What is expected →
I need only the number of lines in this data that contain the string "Politica".

___ Records for this task

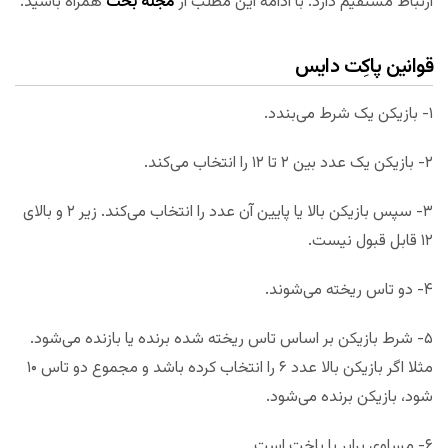
ارتباط مستقیم دارد. با ادامه این مطلب از
مجله بخت
همراه باشید.
قوانین پاکِت دایس
۱- بازیکن یک شرط می‌بندد.
۲- بازیکن یک عدد بین ۲ تا ۱۲ را انتخاب می‌کند.
۳- سپس بازیکن بالا یا پایین آن عدد را انتخاب می‌کند. زیر ۲ و بالای
۱۲ قابل قبول نیست.
۴- دو تاس ریخته می‌شوند.
۵- شرط بازیکن بر اساس تاس ریخته شده برنده یا بازنده می‌شود.
مثلا اگر بازیکن بالا عدد ۶ را انتخاب کرده باشد و مجموع دو تاس ۱۰
شود، بازیکن برنده می‌شود.
۶- مساوی برابر با باخت است.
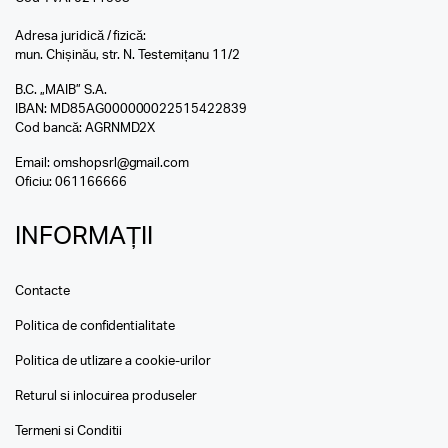
Adresa juridică / fizică:
mun. Chișinău, str. N. Testemițanu 11/2
B.C. „MAIB” S.A.
IBAN: MD85AG000000022515422839
Cod bancă: AGRNMD2X
Email:
omshopsrl@gmail.com
Oficiu:
061166666
INFORMAȚII
Contacte
Politica de confidentialitate
Politica de utlizare a cookie-urilor
Returul si inlocuirea produseler
Termeni si Conditii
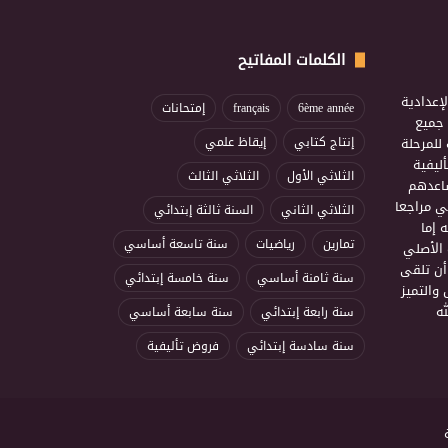
الكلمات المفاتيح
إعدادية
6ème année
français
إمتحانات
ذ جميع
للمرحلة
إنتاج كتابي
إيقاظ علمي
ليفية
الثلاثي الأول
الثلاثي الثالث
ساعدهم
ي مراجعا
الثلاثي الثاني
السنة ثالثة إبتدائي
 إما
تمارين
رياضيات
سنة تاسعة أساسي
 الأصلي
أن تلقى
سنة ثامنة أساسي
سنة خامسة إبتدائي
 والتميز
ه
سنة رابعة إبتدائي
سنة سابعة أساسي
سنة سادسة إبتدائي
فروض تأليفية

______

Solved problem →
2